The first blow is the shock. Not the gentle kind, but the kind that steals the air from your lungs. You’re first, first to fall, first to be told so there’s no reference point. No one ahead of you to say, this hurts, but it passes. No map to follow, no example to copy. Just you, standing alone, trying to understand how everything changed in a single conversation. There’s embarrassment too, a quiet, creeping shame that settles in despite the evidence of your performance. Logic tells you this isn’t about capability, but emotion whispers otherwise: you weren’t good enough.
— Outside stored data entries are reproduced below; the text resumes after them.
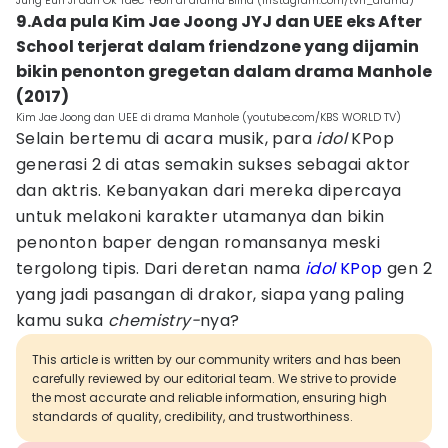
Jung Eun Ji dan Ok Taec Yeon di drama Blind (instagram.com/tvn_drama)
9.Ada pula Kim Jae Joong JYJ dan UEE eks After
School terjerat dalam friendzone yang dijamin
bikin penonton gregetan dalam drama Manhole
(2017)
Kim Jae Joong dan UEE di drama Manhole (youtube.com/KBS WORLD TV)
Selain bertemu di acara musik, para
idol
KPop
generasi 2 di atas semakin sukses sebagai aktor
dan aktris. Kebanyakan dari mereka dipercaya
untuk melakoni karakter utamanya dan bikin
penonton baper dengan romansanya meski
tergolong tipis. Dari deretan nama
idol
KPop
gen 2
yang jadi pasangan di drakor, siapa yang paling
kamu suka
chemistry-
nya?
This article is written by our community writers and has been
carefully reviewed by our editorial team. We strive to provide
the most accurate and reliable information, ensuring high
standards of quality, credibility, and trustworthiness.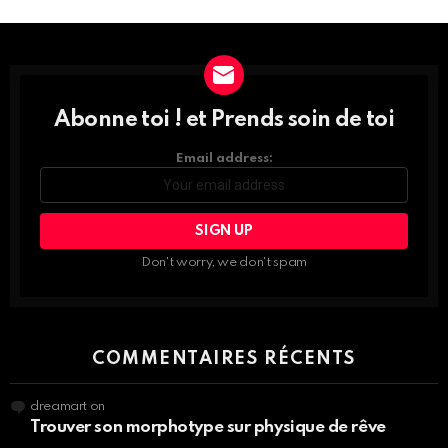
Settings > G1 Socials > Instagram.
Abonne toi ! et Prends soin de toi
DÉCOUVRE
TOUTES
LES
Email address:
NEWS
ET
PROFITE
DES
INFOS,
Don't worry, we don't spam
BEAUTÉ
NUTRITION,
SPORT…
COMMENTAIRES RÉCENTS
dreamart
on
Trouver son morphotype sur physique de rêve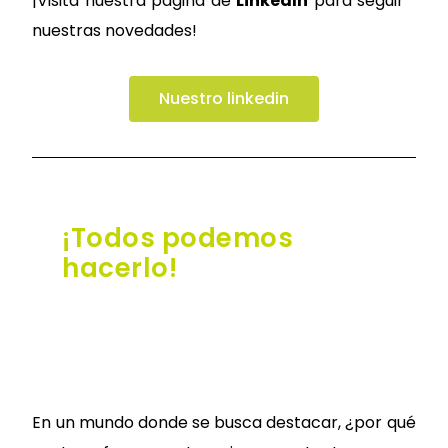
¡Visita nuestra página de
LinkedIn
para seguir
nuestras novedades!
Nuestro linkedin
¡Todos podemos
hacerlo!
En un mundo donde se busca destacar, ¿por qué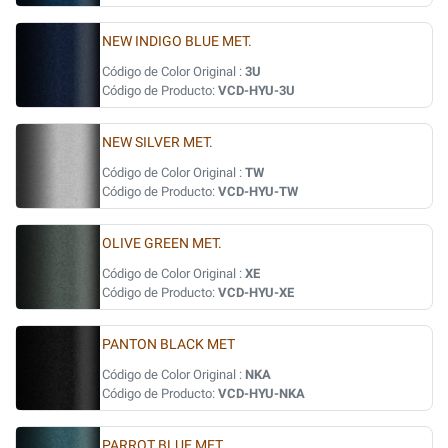
NEW INDIGO BLUE MET.
Código de Color Original :
3U
Código de Producto:
VCD-HYU-3U
NEW SILVER MET.
Código de Color Original :
TW
Código de Producto:
VCD-HYU-TW
OLIVE GREEN MET.
Código de Color Original :
XE
Código de Producto:
VCD-HYU-XE
PANTON BLACK MET
Código de Color Original :
NKA
Código de Producto:
VCD-HYU-NKA
PARROT BLUE MET.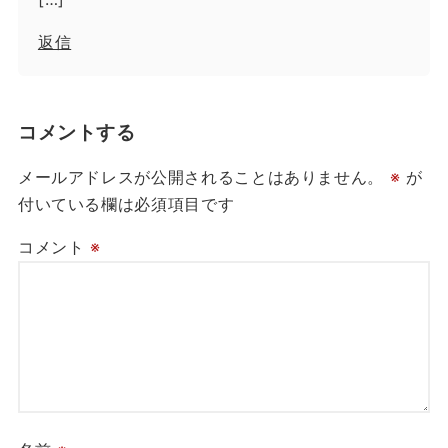
返信
コメントする
メールアドレスが公開されることはありません。
※
が
付いている欄は必須項目です
コメント
※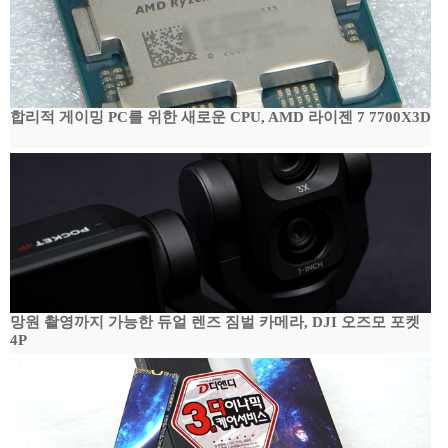
합리적 게이밍 PC를 위한 새로운 CPU, AMD 라이젠 7 7700X3D
망원 촬영까지 가능한 듀얼 렌즈 짐벌 카메라, DJI 오즈모 포켓
4P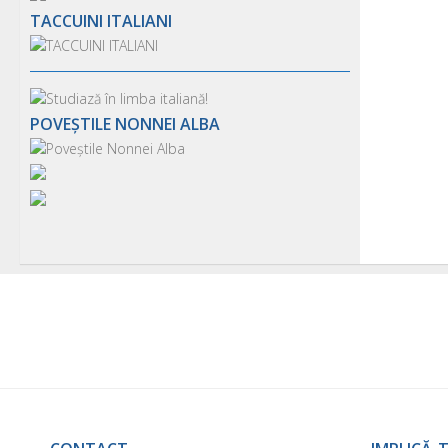
TACCUINI ITALIANI
POVEȘTILE NONNEI ALBA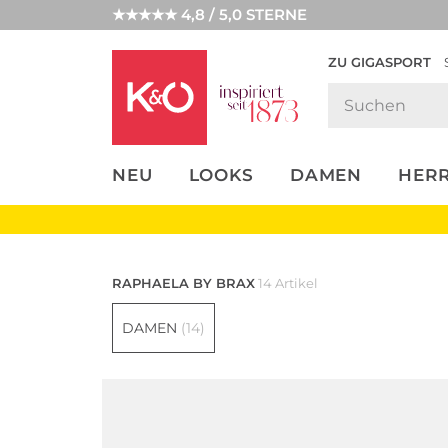
★★★★★ 4,8 / 5,0 STERNE
ZU GIGASPORT
FASHION-
UNSERE APP
CLICK &
CLICK &
TRENDS
COLLECT
RESERVE
NEU
LOOKS
DAMEN
HER
RAPHAELA BY
BRAX
14 Artikel
DAMEN
(14)
Große Größen
Große Größen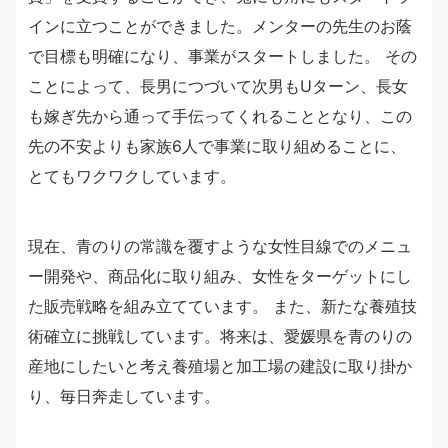
インに立つことができました。メンターの先生のお蔭
で目標も明確になり、事業がスタートしました。 その
ことによって、長男につづいて次男もUターン、長女
も嫁ぎ先から通って手伝ってくれることとなり、この
先の不安よりも家族6人で事業に取り組めることに、
とてもワクワクしています。
現在、青のりの常識を覆すような女性目線でのメニュ
ー開発や、商品化に取り組み、女性をターゲットにし
た販売戦略を組み立てています。 また、新たな養殖技
術確立に挑戦しています。将来は、愛媛県を青のりの
産地にしたいと考え養殖場と加工場の建設に取り掛か
り、毎日奔走しています。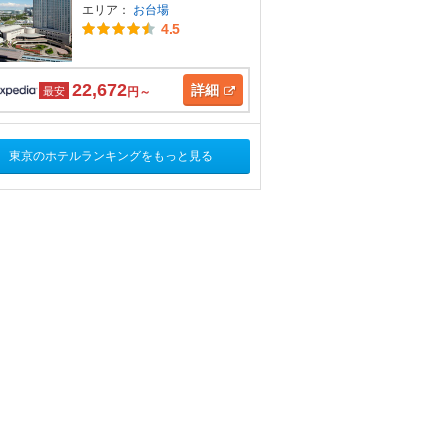
エリア：
お台場
4.5
22,672
詳細
最安
円～
東京のホテルランキングをもっと見る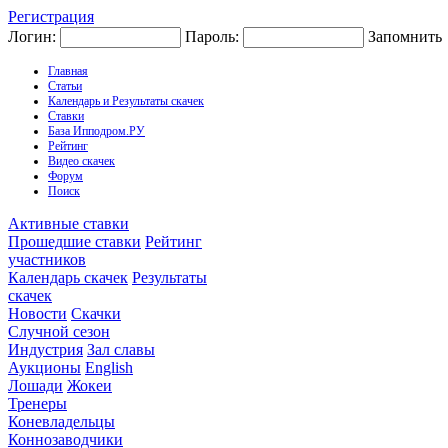
Регистрация
Логин:
Пароль:
Запомнить
Главная
Статьи
Календарь и Результаты скачек
Ставки
База Ипподром.РУ
Рейтинг
Видео скачек
Форум
Поиск
Активные ставки
Прошедшие ставки
Рейтинг
участников
Календарь скачек
Результаты
скачек
Новости
Скачки
Случной сезон
Индустрия
Зал славы
Аукционы
English
Лошади
Жокеи
Тренеры
Коневладельцы
Коннозаводчики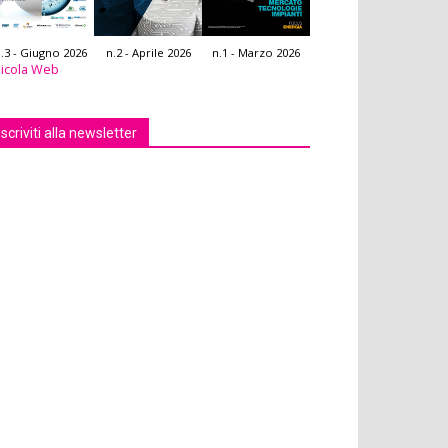
.3 - Giugno 2026
n.2 - Aprile 2026
n.1 - Marzo 2026
icola Web
Iscriviti alla newsletter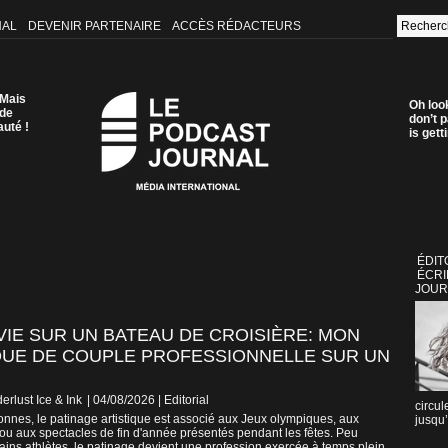
NAL
DEVENIR PARTENAIRE
ACCÈS RÉDACTEURS
 Mais
Oh loo
 de
don’t p
auté !
is get
ÉDIT
ÉCRI
JOUR
VIE SUR UN BATEAU DE CROISIÈRE: MON
IQUE DE COUPLE PROFESSIONNELLE SUR UN
erlust Ice & Ink
| 04/08/2026
|
Editorial
circul
nes, le patinage artistique est associé aux Jeux olympiques, aux
jusqu’
ou aux spectacles de fin d'année présentés pendant les fêtes. Peu
ains athlètes, le patinage devient une profession exercée à temps plein,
Then comes the silence. HR goes quiet, so quiet it rings in your ears. Colleagues might offer a few kind words, if they’re allowed to, if they dare but the hardest truth is how many don’t. Not a LinkedIn message. Not a text. Not even a line in response to your goodbye email, assuming you were granted the dignity of sending one before your access disappeared. You sit there, staring into nothing, suspended between disbelief and reality. Did this really just happen? Hopelessness seeps in. You replay conversations, scan the past for signs, circle the same question again and again: why me?
And then something else surfaces. Rage. Sudden, blinding rage. At the decision. At the decision makers who you know deserved this outcome far more than you ever did. But rage has nowhere to go. It burns hot, then fades, leaving you with the truth you can’t avoid: this is real, and now you must act. Job hunting can no longer be passive or polite, it has to be treated with the urgency of a serious diagnosis. Survival mode. Strategy. Momentum.
This is the con of being first. But it’s not the whole story. Because for those who were first, there is something else too, something only visible once the dust settles. There is light at the end of the tunnel. And eventually, you’ll realise you didn’t just survive the fall. You were already walking toward something better.